### TASK TO COMPLETE
Count how many lines hold "infrastructuur" in the records, and respond with that number by itself.

### DATASET RECORDS
• • • •

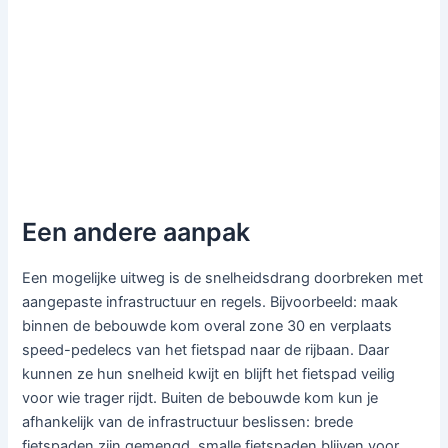
Een andere aanpak
Een mogelijke uitweg is de snelheidsdrang doorbreken met
aangepaste infrastructuur en regels. Bijvoorbeeld: maak
binnen de bebouwde kom overal zone 30 en verplaats
speed-pedelecs van het fietspad naar de rijbaan. Daar
kunnen ze hun snelheid kwijt en blijft het fietspad veilig
voor wie trager rijdt. Buiten de bebouwde kom kun je
afhankelijk van de infrastructuur beslissen: brede
fietspaden zijn gemengd, smalle fietspaden blijven voor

• • • •

### OUTPUT BELOW
2